# School Backdrops



## Click It (Nov 3, 2010)

I have been searching everywhere for the same backdrops used for school portraits and can't find them. I am looking for the same ones lifetouch uses. If someone can point me into the right direction it would be greatly appreciated.


----------



## Johnboy2978 (Nov 3, 2010)

Might help to know what they look like?


----------



## Click It (Nov 3, 2010)

Heres a link to what im talking about. http://schoolportraits.lifetouch.com/gallery/


I want to get backdrops to match these as much as possible.


----------



## Derrel (Nov 3, 2010)

They probably have their backdrops custom made. If you like those blue shades, and MANY photo buyers expect, or actually want a blue backdrop, you can use a dark gray muslin and fire a blue gel onto it to get a nice,mottled "blue" backdrop.


----------



## KmH (Nov 3, 2010)

Those are pretty standard type backdrop motifs, though the backdrop sizes may be custom. Go to the web sites of Denny Manufacturing and Silverlake. They both make quality backdrops.


----------



## FlashThat (Nov 4, 2010)

Derrel said:


> They probably have their backdrops custom made. If you like those blue shades, and MANY photo buyers expect, or actually want a blue backdrop, you can use a dark gray muslin and fire a blue gel onto it to get a nice,mottled "blue" backdrop.
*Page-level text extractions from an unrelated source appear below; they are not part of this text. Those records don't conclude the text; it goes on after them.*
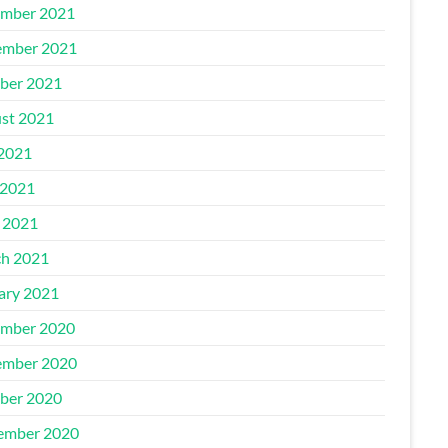
mber 2021
mber 2021
ber 2021
st 2021
 2021
2021
l 2021
h 2021
ary 2021
mber 2020
mber 2020
ber 2020
ember 2020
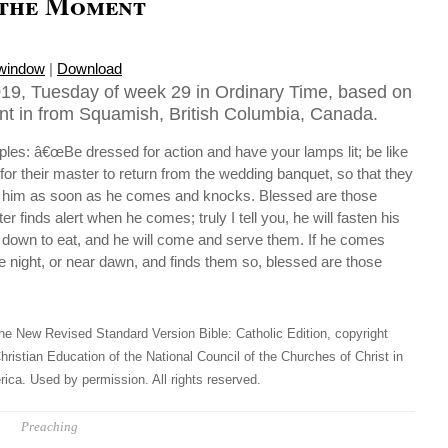
 the Moment
 window
|
Download
19, Tuesday of week 29 in Ordinary Time, based on
nt in from Squamish, British Columbia, Canada.
iples: â€œBe dressed for action and have your lamps lit; be like
for their master to return from the wedding banquet, so that they
r him as soon as he comes and knocks. Blessed are those
 finds alert when he comes; truly I tell you, he will fasten his
t down to eat, and he will come and serve them. If he comes
he night, or near dawn, and finds them so, blessed are those
he New Revised Standard Version Bible: Catholic Edition, copyright
hristian Education of the National Council of the Churches of Christ in
ica. Used by permission. All rights reserved.
Preaching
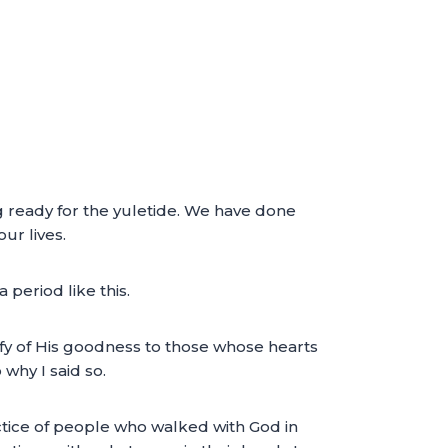
ng ready for the yuletide. We have done
ur lives.
period like this.
tify of His goodness to those whose hearts
why I said so.
actice of people who walked with God in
Click It, I checked out the school portrait link that you provided and I wanted to share with you a company that I frequently use to buy backdrops, www.PhotographicBackdrop.com.  Here are some of the Backdrops that are used for portraits: 
(Crushed/Mottled, Hand-painted or Washed Effect) Muslin Backdrops 
Painted Canvas Backdrops. 

I think Derrel also had a fantastic idea that you could always use color gels on your lighting (often times referred to "gel skins" or "barndoors") with a muslin backdrop. 

Good luck on your search!


----------



## Click It (Nov 4, 2010)

KmH said:


> Those are pretty standard type backdrop motifs, though the backdrop sizes may be custom. Go to the web sites of Denny Manufacturing and Silverlake. They both make quality backdrops.


 

I really like the ones at Silverlake. Thank you so much.


----------



## CxThree (Nov 4, 2010)

As an alternative, you can make your own.  Really easy.

Cheap DIY (Homemade) Muslin Photography Background | DIYPhotography.net


----------